L’un des agresseurs a dit : « Charb ? » Il a tiré sur Charb. Puis ils ont égrené tous les noms, et ont fait feu en rafales

Ce mercredi 7 janvier, personne n’est allé déjeuner aux Petites Canailles. La réunion avait commencé depuis une heure quand deux hommes cagoulés ont fait irruption au milieu des crayons, faisant taire le joyeux brouhaha. Ils étaient armés de fusils d’assaut. L’un des agresseurs a dit : « Charb ? ». Il a tiré sur Charb. Puis ils ont égrené les noms des membres de la rédaction, et ont fait feu en rafales. Selon les propos des rescapés, ils ont crié « Allahou akbar » et « Vous allez payer, car vous avez insulté le Prophète ». A Sigolène Vinson, ils ont dit, un canon sur la tempe : « Toi on te tuera pas, car on ne tue pas les femmes, mais tu liras le Coran. »

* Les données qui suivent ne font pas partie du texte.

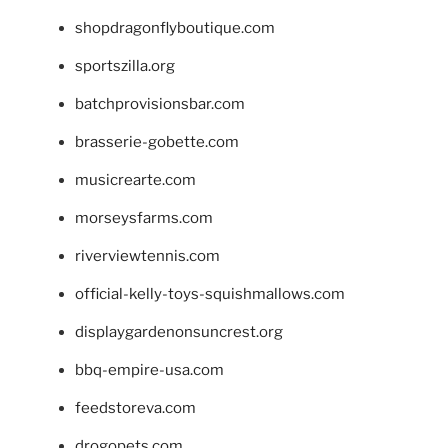
shopdragonflyboutique.com
sportszilla.org
batchprovisionsbar.com
brasserie-gobette.com
musicrearte.com
morseysfarms.com
riverviewtennis.com
official-kelly-toys-squishmallows.com
displaygardenonsuncrest.org
bbq-empire-usa.com
feedstoreva.com
drogopets.com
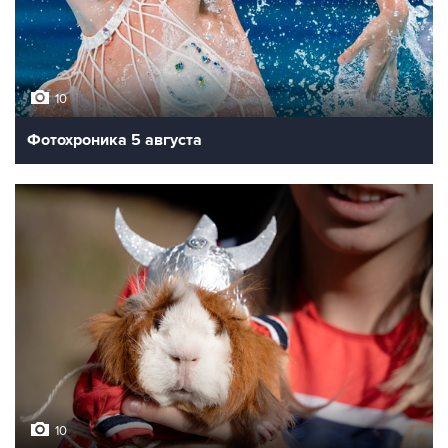
10
Фотохроника 5 августа
10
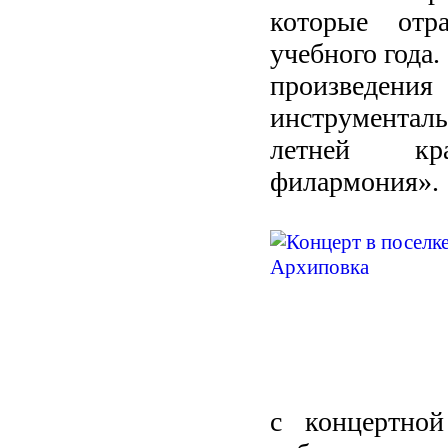
которые отр
учебного года
произведени
инструментал
летней кр
филармония».
с концертно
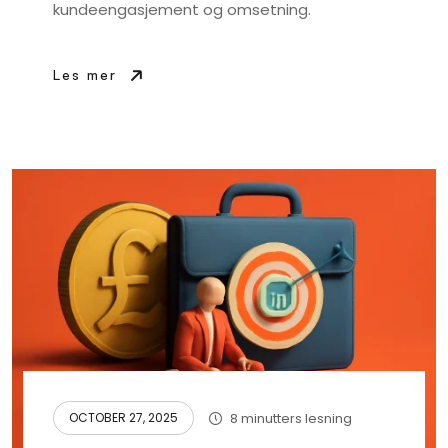
kundeengasjement og omsetning.
Les mer
8 minutters lesning
OCTOBER 27, 2025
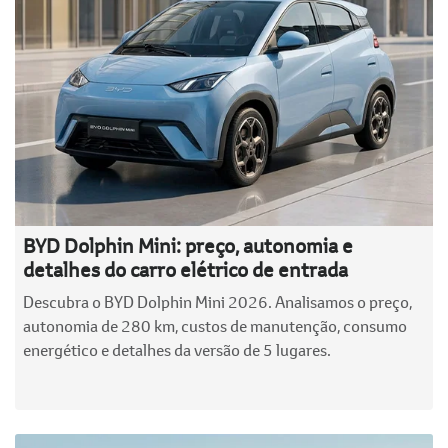
BYD Dolphin Mini: preço, autonomia e
detalhes do carro elétrico de entrada
Descubra o BYD Dolphin Mini 2026. Analisamos o preço,
autonomia de 280 km, custos de manutenção, consumo
energético e detalhes da versão de 5 lugares.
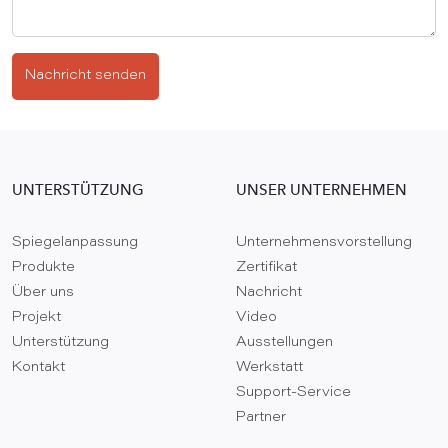
Nachricht senden
UNTERSTÜTZUNG
UNSER UNTERNEHMEN
Spiegelanpassung
Unternehmensvorstellung
Produkte
Zertifikat
Über uns
Nachricht
Projekt
Video
Unterstützung
Ausstellungen
Kontakt
Werkstatt
Support-Service
Partner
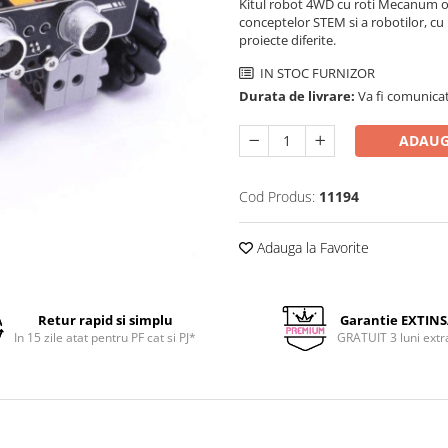
Kitul robot 4WD cu roti Mecanum of
conceptelor STEM si a robotilor, cu
proiecte diferite.
IN STOC FURNIZOR
Durata de livrare:
Va fi comunicat
ADAUG
Cod Produs:
11194
Adauga la Favorite
Retur rapid si simplu
Garantie EXTIN
In 15 zile atat pentru PF cat si PJ*
GRATUIT 3 luni extr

Lire les portraits des victimes : Charb, Cabu, Wolinski et les autres, assassinés dans leur rédaction

Voeux prémonitoires

Sept rédacteurs et dessinateurs sont morts en quelques secondes : Cabu, Charb, Tignous, Wolinski, Bernard Maris, Honoré et Elsa Cayat, une femme pourtant, psychanalyste et chroniqueuse. Mustapha Ourrad, le correcteur kabyle qui avait obtenu la nationalité française un mois plus tôt, a lui aussi été assassiné. Franck Brinsolaro, un des deux policiers qui assure la sécurité de Charb en permanence depuis l’attentat de novembre 2011, a également perdu la vie, tout comme Michel Renaud, ancien directeur de cabinet du maire de Clermont-Ferrand, invité par la rédaction.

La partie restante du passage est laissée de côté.